【調査レポート】性の問題(2)(原作第七章)

文字数 1,337文字

 社会的観察:今のところ非常に表面的。一貫した社会的特徴をとらえるには広範囲を回りすぎたようだ。

 ケマーはいつもカップルで行なうわけではない。カップルがもっとも一般的な習慣のようだが、町のケマー・ハウスでは複数の男性と複数の女性の問で無差別に性交が行なわれる。この対極にあるのがケマーの誓い(カーハイド語でオスキョマー)で、事実上の一夫一婦制だ。法的資格をともなうものではないが、社会的倫理的には古来さかんな風習である。カーハイドの《家》と郡の全機構は、かならずこの一夫一婦制度を基盤としている。離婚が一般にどうとらえられているかについては不明。ここオスノリナーには離婚はあるが、離婚後あるいはパートナーの死後、再婚はしない。ケマーの誓いは生涯一度きりのものなのだ。

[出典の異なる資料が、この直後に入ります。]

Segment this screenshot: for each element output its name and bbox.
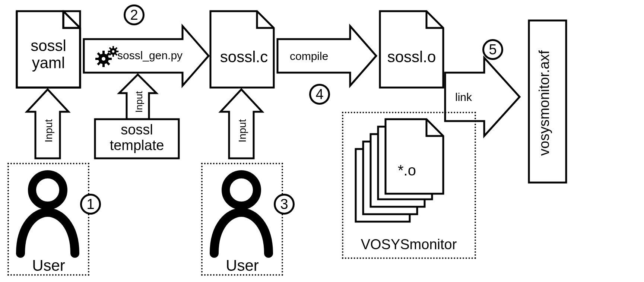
user-left-label: User: [12, 257, 85, 274]
svg-rect-4: [95, 58, 99, 60]
svg-point-1: [102, 57, 105, 61]
svg-rect-2: [102, 51, 105, 54]
step-2-label: 2: [130, 7, 138, 23]
vosysmonitor-label: VOSYSmonitor: [346, 237, 471, 253]
user-mid-label: User: [206, 257, 279, 274]
step-1-label: 1: [86, 196, 94, 212]
step-5-label: 5: [489, 42, 497, 58]
output-label: vosysmonitor.axf: [536, 50, 552, 156]
file-sossl-o-label: sossl.o: [384, 48, 440, 66]
arrow-link-label: link: [455, 91, 472, 103]
step-3: 3: [274, 194, 295, 215]
step-4-label: 4: [315, 86, 323, 102]
svg-rect-13: [112, 54, 114, 57]
svg-rect-5: [108, 58, 112, 60]
svg-rect-14: [108, 51, 111, 52]
step-2: 2: [124, 4, 145, 25]
arrow-input-template-label: Input: [133, 91, 145, 113]
svg-point-11: [112, 50, 115, 53]
step-5: 5: [482, 39, 503, 60]
arrow-compile-label: compile: [290, 50, 328, 62]
file-sossl-yaml-label: sossl yaml: [22, 37, 74, 72]
arrow-input-user-left-label: Input: [43, 119, 55, 142]
step-1: 1: [80, 194, 101, 215]
svg-rect-12: [112, 46, 114, 49]
step-3-label: 3: [280, 196, 288, 212]
arrow-input-user-mid-label: Input: [237, 119, 248, 142]
file-sossl-c-label: sossl.c: [216, 48, 272, 66]
svg-rect-3: [102, 63, 105, 67]
stacked-files-label: *.o: [398, 162, 416, 178]
step-4: 4: [309, 84, 330, 105]
box-sossl-template-label: sossl template: [102, 122, 171, 153]
arrow-gen-label: sossl_gen.py: [117, 49, 183, 61]
diagram-canvas: 1 2 3 4 5 sossl yaml sossl_gen.py Input …: [0, 0, 644, 282]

 ゲセン全土において家系はむろん母親、つまり《生みの親》(カーハイド語でアムハ)から受けつがれる。

 近親相姦は、さまざまな制限はあるものの、きょうだいのあいだでは許されている。ケマーの誓いを立てたカップルを親とする子ども同士でも可能だ。だがきょうだいのあいだではケマーの誓いは許されないし、そのカップルのどちらかに子どもが生まれれば別れなくてはならない。親子の性関係は厳禁されている(カーハイドとオーゴレインではそうだ。南極大陸のペルンターの現地民のあいだでは許されていると聞いたが、一種の誹謗中傷かもしれない)。

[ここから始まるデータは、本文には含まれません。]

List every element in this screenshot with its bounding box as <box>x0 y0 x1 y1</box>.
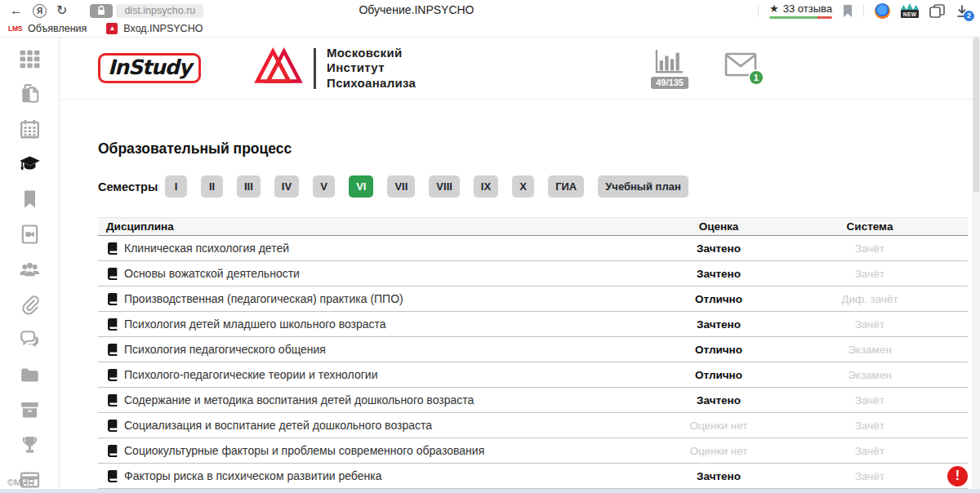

 ほかに確かな事実としてわかったことは? このあたりでまとめてみよう。

 この特異な生態には、環境に適応するに有利と思われる特徴がひとつある。交接が受胎能力のある期間にのみ行なわれるため妊娠の確率は高く、これは発情期を有するすべての哺乳動物と共通する。幼児死亡率の高い厳しい環境下では、種族保存に重きが置かれることを示唆している。現在ゲセンの文明化された地域では、幼児死亡率も出生率も高くはない。ティニボソルは三大陸あわせての全人口を一億たらずと推定し、少なくとも過去千年はこの数は安定していると考えている。しきたりや倫理に要請される堕胎や避妊薬の使用が、この人口の安定をもたらす主な要因となっているように見受けられる。

 両性具有のいくつかの局面については、われわれはわずかに垣間見たり憶測したりしただけで、けっきょく完全に把握することはできないのかもしれない。ケマー現象はわれわれ調査員全員を魅了したが、ゲセン人は魅了どころか、ことごとくケマーに制御され支配されている。彼らの社会構造、工業・農業・商業のあり方、居住地の規模、物語の主題、すべてがソマー/ケマー周期に沿うよう形づくられている。

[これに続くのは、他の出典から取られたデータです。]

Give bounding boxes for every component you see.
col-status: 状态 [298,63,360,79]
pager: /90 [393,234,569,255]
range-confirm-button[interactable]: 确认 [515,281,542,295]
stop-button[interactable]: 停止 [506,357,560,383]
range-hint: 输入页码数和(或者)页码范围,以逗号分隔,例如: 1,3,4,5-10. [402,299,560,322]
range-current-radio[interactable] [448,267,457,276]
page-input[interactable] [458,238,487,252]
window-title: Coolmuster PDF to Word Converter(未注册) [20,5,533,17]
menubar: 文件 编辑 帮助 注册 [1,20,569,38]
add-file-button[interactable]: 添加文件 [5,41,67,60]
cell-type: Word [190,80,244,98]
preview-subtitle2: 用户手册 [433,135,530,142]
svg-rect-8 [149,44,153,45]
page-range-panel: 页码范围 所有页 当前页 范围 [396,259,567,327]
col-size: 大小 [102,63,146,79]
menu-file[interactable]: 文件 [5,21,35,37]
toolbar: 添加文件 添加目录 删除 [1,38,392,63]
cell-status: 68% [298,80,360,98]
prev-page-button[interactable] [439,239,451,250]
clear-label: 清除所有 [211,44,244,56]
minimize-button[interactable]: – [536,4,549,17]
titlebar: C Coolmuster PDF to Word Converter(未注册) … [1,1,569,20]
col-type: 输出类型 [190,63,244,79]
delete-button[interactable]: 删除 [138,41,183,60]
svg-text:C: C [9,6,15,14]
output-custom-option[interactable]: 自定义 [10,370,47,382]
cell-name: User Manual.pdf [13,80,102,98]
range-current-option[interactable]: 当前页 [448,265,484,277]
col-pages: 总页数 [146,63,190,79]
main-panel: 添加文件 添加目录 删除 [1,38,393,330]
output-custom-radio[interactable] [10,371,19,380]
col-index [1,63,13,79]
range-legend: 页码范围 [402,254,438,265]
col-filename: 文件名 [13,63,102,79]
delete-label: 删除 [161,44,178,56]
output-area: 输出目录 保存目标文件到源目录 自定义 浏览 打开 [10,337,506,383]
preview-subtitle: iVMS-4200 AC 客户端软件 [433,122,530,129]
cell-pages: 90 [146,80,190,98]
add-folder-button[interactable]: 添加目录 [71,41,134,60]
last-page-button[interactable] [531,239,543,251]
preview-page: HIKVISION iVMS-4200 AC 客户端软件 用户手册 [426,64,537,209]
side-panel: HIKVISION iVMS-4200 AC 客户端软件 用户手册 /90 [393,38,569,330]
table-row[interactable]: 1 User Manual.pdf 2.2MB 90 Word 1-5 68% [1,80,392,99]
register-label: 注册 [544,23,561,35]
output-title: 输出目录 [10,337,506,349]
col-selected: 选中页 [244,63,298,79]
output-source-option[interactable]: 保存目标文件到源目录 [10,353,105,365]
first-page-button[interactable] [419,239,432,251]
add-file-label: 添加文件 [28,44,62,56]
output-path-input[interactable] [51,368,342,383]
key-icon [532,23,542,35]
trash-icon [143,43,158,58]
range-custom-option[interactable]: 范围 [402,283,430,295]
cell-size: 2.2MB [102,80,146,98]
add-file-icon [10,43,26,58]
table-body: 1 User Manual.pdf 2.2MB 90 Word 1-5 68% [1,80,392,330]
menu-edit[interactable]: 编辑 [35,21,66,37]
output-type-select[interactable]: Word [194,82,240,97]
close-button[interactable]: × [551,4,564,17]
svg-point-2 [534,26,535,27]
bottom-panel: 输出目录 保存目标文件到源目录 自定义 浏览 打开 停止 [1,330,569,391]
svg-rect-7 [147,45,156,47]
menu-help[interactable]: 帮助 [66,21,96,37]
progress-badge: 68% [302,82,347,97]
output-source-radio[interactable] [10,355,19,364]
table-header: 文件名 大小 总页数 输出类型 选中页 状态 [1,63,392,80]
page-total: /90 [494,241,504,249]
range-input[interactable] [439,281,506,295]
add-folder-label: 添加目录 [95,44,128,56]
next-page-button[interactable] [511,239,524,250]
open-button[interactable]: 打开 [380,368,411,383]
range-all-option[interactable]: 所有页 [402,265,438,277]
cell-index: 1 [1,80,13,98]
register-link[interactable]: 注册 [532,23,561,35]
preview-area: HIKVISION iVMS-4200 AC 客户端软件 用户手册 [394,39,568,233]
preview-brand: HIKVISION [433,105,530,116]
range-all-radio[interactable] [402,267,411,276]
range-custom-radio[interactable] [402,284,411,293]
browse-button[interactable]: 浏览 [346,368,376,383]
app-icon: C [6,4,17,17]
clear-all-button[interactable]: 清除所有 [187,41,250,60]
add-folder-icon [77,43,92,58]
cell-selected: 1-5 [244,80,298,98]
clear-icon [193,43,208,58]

 誰にも月に一度の休暇がある。どのような地位にあろうと、ケマー期間中は働かなくてよい。貧乏人であろうとよそ者であろうと、ケマー・ハウスに入れてもらえる。毎月めぐってくる愛の拷問と祝祭は、何ものにも優先する。これはわれわれにも容易に理解できる。だが理解しがたいのは、残りの五分の四の期間は、まったく性的欲望を感じることがないということだ。セックスは生活の中で大きな場所を与えられているのだが、しかしそれは、いわば隔離されたスペースだ。ゲセンの社会には、日々機能し継続していく上では、性の要素は皆無である。